Reflections on Adult Learning



Merriam, Caffarella and Baumgartner (2007) state that both self-directed learning (SDL) and andragogy "are grounded in humanistic theories." (p. 283-284). The assumptions of andragogy do form part of my reflective learning about my experiences as an adult learner and as a practitioner of workplace learning and development. The very fact that so many adult educators utilize andragogical principals in their practice of adult education, reinforces their relevance as a tool for creating the appropriate learning environment. Setting aside arguments as to their comprehensiveness, accuracy or validity, it remains important that a significant number of educators utilize andragogy to inform their practice. If these educators are doing so, there has to be a wide-based recognition of their utility or they would have fallen out of practice.
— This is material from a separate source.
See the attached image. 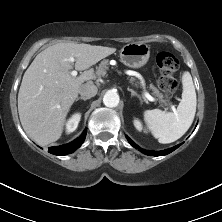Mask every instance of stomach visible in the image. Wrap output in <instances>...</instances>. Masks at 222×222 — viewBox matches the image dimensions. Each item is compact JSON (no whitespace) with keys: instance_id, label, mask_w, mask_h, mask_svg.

The outcome of learning, according to Maslow's hierarchy, is self-actualization. One of the alternatives proposed by Maslow was reported to be "the grappling with the critical existential problems of life." This was very insightful to me because Dr. Cornell West of Princeton University has taught on this very point, stating that to be truly human, individuals must focus on the significant and fundamental questions of what it means to be human. Dr. West uses the word paideia to characterize the learning of what it means to be human. According to Wikipedia, the ancient Greek word paideia means instruction or learning related to an individual's realization of their true form, an understanding of what is meant to be genuinely human. This type of education seems to be totally within the humanistic framework, as one of Rogers' characteristics of learning is "essence is meaning" (Merriam, Caffarella and Baumgartner, 2007, p. 283).
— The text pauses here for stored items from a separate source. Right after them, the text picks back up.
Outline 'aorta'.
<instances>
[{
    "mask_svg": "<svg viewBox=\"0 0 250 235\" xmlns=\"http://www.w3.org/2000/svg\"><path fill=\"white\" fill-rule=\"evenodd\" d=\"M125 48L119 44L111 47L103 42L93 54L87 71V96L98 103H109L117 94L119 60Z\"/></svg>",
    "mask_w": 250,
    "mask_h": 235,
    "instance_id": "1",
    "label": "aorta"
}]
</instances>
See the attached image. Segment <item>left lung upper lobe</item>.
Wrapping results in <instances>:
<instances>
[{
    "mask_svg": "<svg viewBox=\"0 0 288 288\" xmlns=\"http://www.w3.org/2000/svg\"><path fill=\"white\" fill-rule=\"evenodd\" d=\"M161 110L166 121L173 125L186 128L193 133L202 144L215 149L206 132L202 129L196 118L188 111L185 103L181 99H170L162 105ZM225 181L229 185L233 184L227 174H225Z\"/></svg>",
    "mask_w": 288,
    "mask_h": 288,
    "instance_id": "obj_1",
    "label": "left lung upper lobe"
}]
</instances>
Far from being amorphous, these humanistic learning principles have deep social and political implications. They have fundamentally contributed to the formal institutions of adult learning. The andragogical notion of increasing self-directedness in learning is completely supported in practice. The two most clear examples of which are, in my opinion, the traditional apprenticeship model of instruction (where the apprentice begins with very directed supervision of work by the master, through a journeyman stage with less directedness and greater discretionary learning, through the eventual establishment of self-directed practice at the master level). The second example that I can come up with is American formal educational instruction (where the students at the primary level experience a very directed form of learning, which becomes somewhat less directed in secondary and post-secondary education and culminates in the more or less self-directed activities of the Ph.D. candidate). It was explained to me somewhere along the line in my academic career that the Ph.D. is the terminal degree as by the point at which a learner earns a Ph.D., he or she is capable of independently using the same learning process in which they mastered that subject to any other subject they choose to learn. Both examples are pretty strong indications that our wider educational and social arena have embraced the notion of self-directed learning.

Because humanistic learning is experiential, or rather derivative from our reflection upon and assignment of significance to experience, I also want to relate another example from my experience that is nearly as old as the apprenticeship model that comes from my personal experience in monastic education. In the Rule of St. Benedict, there is an early passage that speaks to the types of monks. In this section, Benedict acknowledges that some monks, after years of monastic practice, may advance to the state of becoming an anchorite or hermit because "they have already learned" and "can cope single-handedly." This is a Western monastic understanding of the progression of learning, however, the self-same thing is recognized in the Eastern monastic understanding (Christian and non-Christian) where each monk selects a master under which he/she learns the way of life and achieves the goal to which his/her life is ordered, whether that is salvation, enlightenment or in our humanistic learning theory language, self-actualization. Thereupon arriving, the monk/nun becomes a master in their own right and begins to accept students themselves.